Terlebih, ihwal redenominasi atau perubahan harga mata uang rupiah merupakan substansi yang terkait dengan norma Pasal 3 ayat (5) UU 7/2011 yang menyatakan, "Perubahan harga Rupiah diatur dengan Undang-Undang".
Artinya, berdasarkan ketentuan tersebut dikehendaki bahwa setiap perubahan nilai nominal rupiah, termasuk dalam bentuk redenominasi, wajib ditetapkan dengan undang-undang. Dengan demikian, redenominasi yang merupakan penyederhanaan nominal mata uang tanpa mengubah nilai tukar atau daya beli, harus dilakukan oleh pembentuk undang-undang.
"Untuk maksud tersebut, pemohon seharusnya memperjuangkan melalui pembentuk undang-undang. Sebab kebijakan redenominasi mata uang rupiah tidak dapat dilakukan hanya dengan mengubah atau memaknai norma sebagaimana yang dimohonkan pengujian oleh pemohon. Kebijakan redenominasi mata uang rupiah pada dasarnya merupakan kebijakan fundamental yang memiliki konsekuensi luas terhadap sistem moneter, transaksi keuangan, dan psikologi ekonomi masyarakat."
Sebagai kebijakan moneter yang berdampak terhadap sistem keuangan negara dan perilaku ekonomi masyarakat sehingga menjadi ranah pembentuk undang-undang untuk merumuskan kebijakan redenominasi mata uang rupiah berdasarkan pertimbangan ekonomi, sosial, dan stabilitas nasional.

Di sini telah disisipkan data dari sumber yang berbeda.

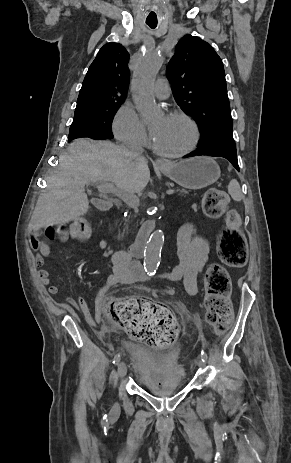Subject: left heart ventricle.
<instances>
[{"instance_id":"obj_1","label":"left heart ventricle","mask_w":291,"mask_h":463,"mask_svg":"<svg viewBox=\"0 0 291 463\" xmlns=\"http://www.w3.org/2000/svg\"><path fill=\"white\" fill-rule=\"evenodd\" d=\"M161 125V129L153 144L161 151L176 152L185 148L191 140V129L182 120L169 117L167 120L159 118L153 127Z\"/></svg>"}]
</instances>
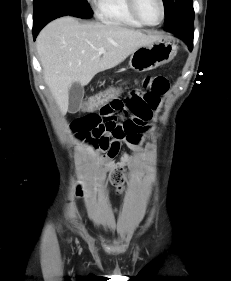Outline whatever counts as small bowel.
I'll use <instances>...</instances> for the list:
<instances>
[{"instance_id":"small-bowel-1","label":"small bowel","mask_w":231,"mask_h":281,"mask_svg":"<svg viewBox=\"0 0 231 281\" xmlns=\"http://www.w3.org/2000/svg\"><path fill=\"white\" fill-rule=\"evenodd\" d=\"M120 95L101 107L98 112H89L71 123V130L80 140L86 139L95 149L103 152L102 162L108 169L137 165L130 155L124 153L119 161L122 141L137 149L141 133L149 129V121L158 108L160 98L169 89L168 80L161 75H146L142 78L121 79L115 85Z\"/></svg>"}]
</instances>
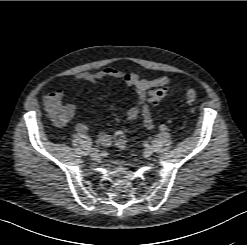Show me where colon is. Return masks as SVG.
I'll return each instance as SVG.
<instances>
[{"label": "colon", "mask_w": 247, "mask_h": 245, "mask_svg": "<svg viewBox=\"0 0 247 245\" xmlns=\"http://www.w3.org/2000/svg\"><path fill=\"white\" fill-rule=\"evenodd\" d=\"M167 95V90L165 88H156L149 92L150 100L153 103L160 102ZM186 99L188 104L193 105L197 100V92L193 89H188L186 91ZM54 120H62L65 116L64 110L62 108L56 107L50 112ZM114 143L119 149H124L127 144V139L123 131L117 130L114 133Z\"/></svg>", "instance_id": "obj_1"}]
</instances>
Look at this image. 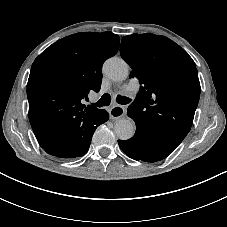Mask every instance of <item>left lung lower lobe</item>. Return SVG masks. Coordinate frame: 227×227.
I'll list each match as a JSON object with an SVG mask.
<instances>
[{
  "label": "left lung lower lobe",
  "mask_w": 227,
  "mask_h": 227,
  "mask_svg": "<svg viewBox=\"0 0 227 227\" xmlns=\"http://www.w3.org/2000/svg\"><path fill=\"white\" fill-rule=\"evenodd\" d=\"M121 150L130 158L145 162H156L166 158L174 150L153 141L144 132L137 129L129 140H118Z\"/></svg>",
  "instance_id": "1"
}]
</instances>
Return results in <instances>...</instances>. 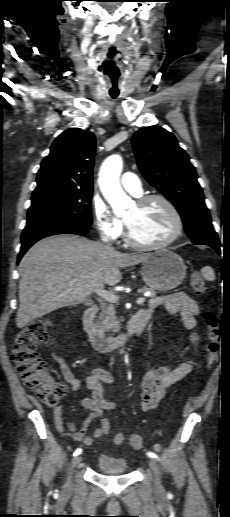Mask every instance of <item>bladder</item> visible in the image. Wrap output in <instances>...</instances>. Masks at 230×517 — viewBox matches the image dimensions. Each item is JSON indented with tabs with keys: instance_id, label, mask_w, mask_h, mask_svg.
Listing matches in <instances>:
<instances>
[{
	"instance_id": "1",
	"label": "bladder",
	"mask_w": 230,
	"mask_h": 517,
	"mask_svg": "<svg viewBox=\"0 0 230 517\" xmlns=\"http://www.w3.org/2000/svg\"><path fill=\"white\" fill-rule=\"evenodd\" d=\"M96 467L99 472L107 475H122L128 472L125 460L106 453L98 457Z\"/></svg>"
}]
</instances>
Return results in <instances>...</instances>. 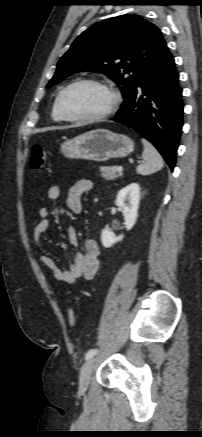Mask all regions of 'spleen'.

Sebelumnya, sebagai warga negara Indonesia, pemohon senantiasa menggunakan rupiah sebagai alat transaksi resmi. Namun dalam praktiknya, pemohon mengalami kesulitan akibat banyaknya angka nol pada pecahan rupiah, khususnya dalam transaksi digital seperti QRIS.
Kesalahan pernah terjadi ketika pemohon melakukan pembayaran di swalayan menggunakan QR Code, di mana jumlah nominal yang besar menyebabkan kekeliruan karena angka nol yang terlalu banyak dan seragam. Hal ini menimbulkan keresahan karena risiko kesalahan cukup tinggi dalam kehidupan sehari-hari.
Menurut pemohon, permasalahan tersebut juga berdampak pada aspek keamanan dan kepercayaan dalam bertransaksi. Angka nol yang berulang meningkatkan peluang kesalahan input, terlebih dalam sistem digital yang tidak menyediakan ruang koreksi setelah transaksi selesai. Jika ditambah dengan faktor ketidakjujuran petugas atau sistem, maka potensi kerugian semakin besar.
Kondisi ini tidak hanya dialami oleh Pemohon, tetapi juga oleh masyarakat luas yang semakin bergantung pada sistem pembayaran non-tunai. Selain di dalam negeri, pemohon juga menghadapi kendala ketika berada di luar negeri, seperti di Singapura.
"Rupiah dianggap tidak praktis karena nilai nominalnya yang terlalu besar namun memiliki daya beli yang rendah. Banyak tempat penukaran uang menolak rupiah karena rendahnya nilai tukar dan persepsi bahwa rupiah tidak likuid."
Sebagai perbandingan, 1 Dolar Singapura setara dengan lebih dari Rp12.800, dan 1 Dolar AS bahkan lebih dari Rp16.800, mencerminkan ketimpangan nominal yang menghambat penggunaan rupiah di tingkat internasional.
Menurutnya, ketimpangan ini tidak hanya berdampak secara praktis, tetapi juga menyentuh aspek psikologis dan martabat bangsa. Pemohon merasa malu ketika menjelaskan kepada orang asing mengenai nilai rupiah yang besar tetapi lemah secara daya beli.
Pemohon berpendapat bahwa redenominasi akan memperkuat efisiensi transaksi, meningkatkan citra rupiah dan mengangkat martabat bangsa baik secara ekonomi maupun psikologis.
Sayangnya, pemohon menganggap belum ada pengaturan yang jelas mengenai hal ini dalam Undang-Undang Nomor 7 Tahun 2011 tentang Mata Uang, terutama dalam Pasal 5 ayat (1) huruf c dan ayat (2) huruf c. Sehingga pemohon merasa mengalami kerugian konstitusional atas hak untuk mengembangkan diri dan memperoleh keadilan.